Reisicumhur, Atatürk.
Başvekil, Celal Bayar.
Diyor ki...
Adamlar askerlerimizi şehit etti, üstüne erzakını çaldı, şehitlerimizin bakkallara veresiye borcu kalmasın, derhal ödeyin.
Hikâye anlatmayın.
Açın şu arşivleri.
Bu memleketin, bu milletin...
Şehitlerine olan borcunu ödeyin.
****************************************************************************************************
Boşbakanın derdi, öyle tarihle yüzleşmek falan değil. Onun derdi Alevilikle.
"Çorum'da halka hitap ederken, “Ebu Suud Efendi”yi övdü. O Ebu Suud ki; “Alevilerin karıları size helaldir” diye fetva veren bir şeyhülislam…
Alevi düşmanlığı burada sınırlı kalsa iyi. Erdoğan yine o konuşmada kendini tutamadı ve “Yargıyı dedeler yönetiyor” dedi. “Dede”lerin Alevi inancına sahip yurttaşlarımızın inanç dünyasındaki yerini bilen Erdoğan, her nedense işin içine ‘Dede’leri de kattı. Yapmak istediği anayasa değişikliğinde bile toplumu bölmeye ve kamplaştırmaya çalışmak."

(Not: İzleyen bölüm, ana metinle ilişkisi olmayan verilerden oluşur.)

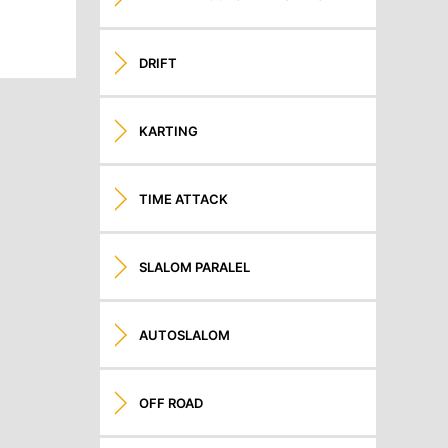
DRIFT
KARTING
TIME ATTACK
SLALOM PARALEL
AUTOSLALOM
OFF ROAD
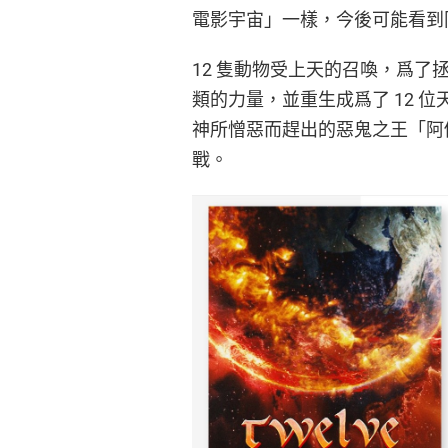
電影宇宙」一樣，今後可能看到
12 隻動物受上天的召喚，爲
類的力量，並重生成爲了 12 
神所憎惡而趕出的惡鬼之王「阿
戰。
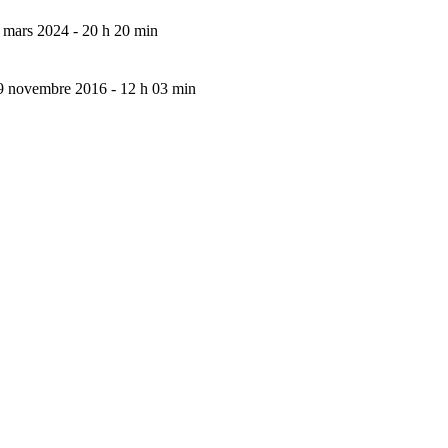
 mars 2024 - 20 h 20 min
9 novembre 2016 - 12 h 03 min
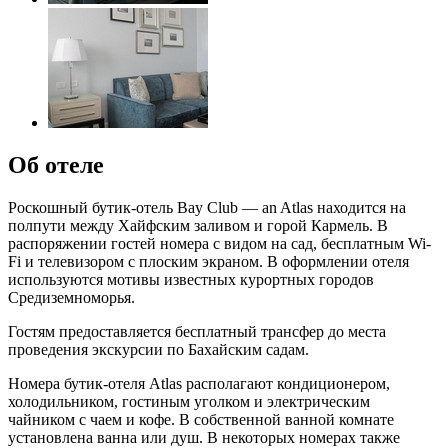
Об отеле
Роскошный бутик-отель Bay Club — an Atlas находится на
полпути между Хайфским заливом и горой Кармель. В
распоряжении гостей номера с видом на сад, бесплатным Wi-
Fi и телевизором с плоским экраном. В оформлении отеля
используются мотивы известных курортных городов
Средиземноморья.
Гостям предоставляется бесплатный трансфер до места
проведения экскурсии по Бахайским садам.
Номера бутик-отеля Atlas располагают кондиционером,
холодильником, гостиным уголком и электрическим
чайником с чаем и кофе. В собственной ванной комнате
установлена ванна или душ. В некоторых номерах также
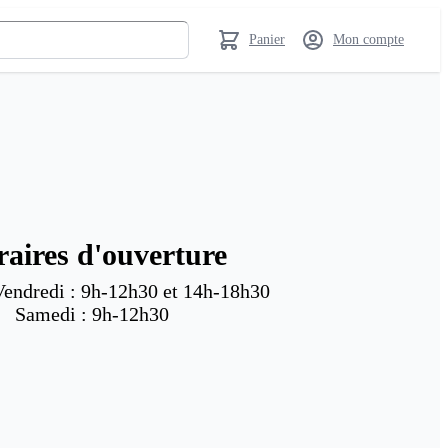
Panier
Mon compte
aires d'ouverture
endredi : 9h-12h30 et 14h-18h30

Samedi : 9h-12h30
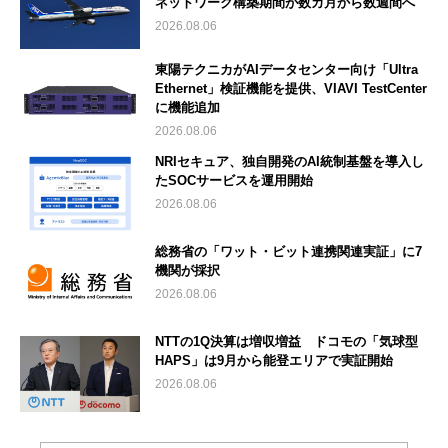
ネットワーク構築期間が数カ月から数週間へ
2026.08.06
東陽テクニカがAIデータセンター向け「Ultra
Ethernet」検証機能を提供、VIAVI TestCenter
に機能追加
2026.08.06
NRIセキュア、独自開発のAI統制基盤を導入し
たSOCサービスを運用開始
2026.08.06
総務省の「ワット・ビット連携関連実証」に7
機関が採択
2026.08.06
NTTの1Q決算は増収増益 ドコモの「気球型
HAPS」は9月から能登エリアで実証開始
2026.08.06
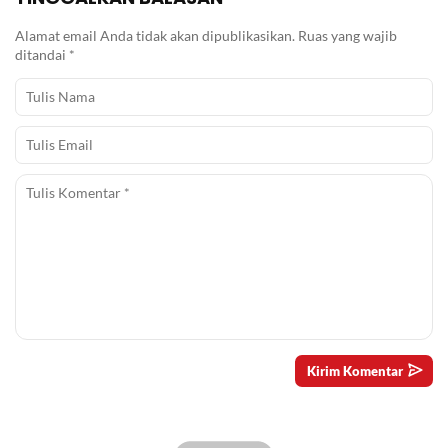
Alamat email Anda tidak akan dipublikasikan.
Ruas yang wajib
ditandai
*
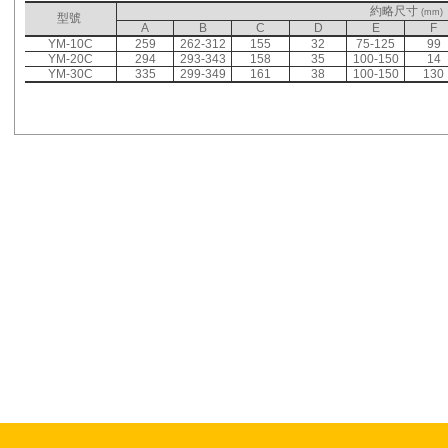
約略尺寸
(mm)
型號
A
B
C
D
E
F
YM-10C
259
262-312
155
32
75-125
99
YM-20C
294
293-343
158
35
100-150
14
YM-30C
335
299-349
161
38
100-150
130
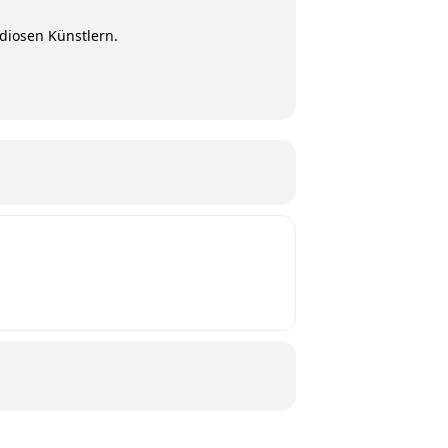
diosen Künstlern.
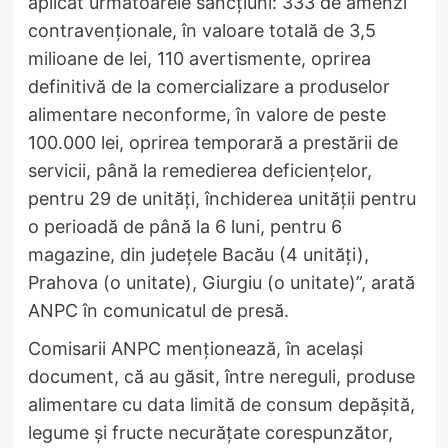
aplicat următoarele sancțiuni: 333 de amenzi
contravenționale, în valoare totală de 3,5
milioane de lei, 110 avertismente, oprirea
definitivă de la comercializare a produselor
alimentare neconforme, în valore de peste
100.000 lei, oprirea temporară a prestării de
servicii, până la remedierea deficiențelor,
pentru 29 de unități, închiderea unității pentru
o perioadă de până la 6 luni, pentru 6
magazine, din județele Bacău (4 unități),
Prahova (o unitate), Giurgiu (o unitate)”, arată
ANPC în comunicatul de presă.
Comisarii ANPC menționează, în același
document, că au găsit, între nereguli, produse
alimentare cu data limită de consum depășită,
legume și fructe necurățate corespunzător,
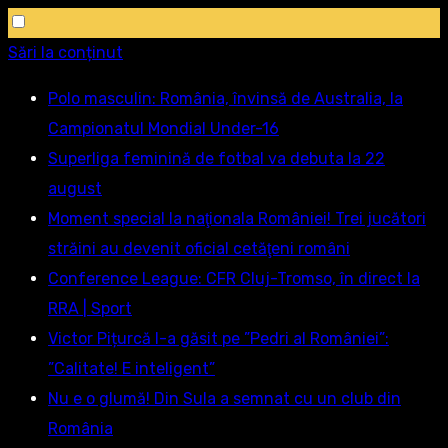
Sări la conținut
Polo masculin: România, învinsă de Australia, la
Campionatul Mondial Under-16
Superliga feminină de fotbal va debuta la 22
august
Moment special la naţionala României! Trei jucători
străini au devenit oficial cetăţeni români
Conference League: CFR Cluj-Tromso, în direct la
RRA | Sport
Victor Pițurcă l-a găsit pe ”Pedri al României”:
”Calitate! E inteligent”
Nu e o glumă! Din Sula a semnat cu un club din
România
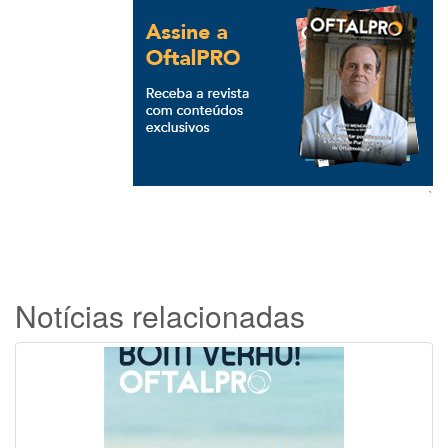
`
Notícias relacionadas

"Okuduğum şiir nedeniyle beni hapse atan yargı mensupları da aynı mezhepten."
Tüm bu, yukarıdaki sözleri eden birisinin, tarihle yüzleşme gibi bir derdi, sorunu olamaz.
Bölücüleri ve yıkıcıları her daim dağda, doğu-güneydoğuda aramak gerekmiyor.
Böyle zihniyete sahip bir parti ve elemanlarının, hala daha "özgürlüklerin güvencesi" olarak görülmesi neye alamet!?